[Start of section]

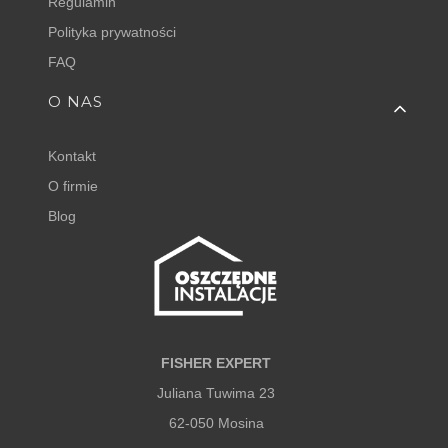
Regulamin
Polityka prywatności
FAQ
O NAS
Kontakt
O firmie
Blog
FISHER EXPERT
Juliana Tuwima 23
62-050 Mosina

[End of section]

▶ _Instructions for the task_:
Repeat all of the entries word for word, but omit the pictures.

▶ _The completed task_:
Regulamin
Polityka prywatności
FAQ
O NAS
Kontakt
O firmie
Blog
FISHER EXPERT
Juliana Tuwima 23
62-050 Mosina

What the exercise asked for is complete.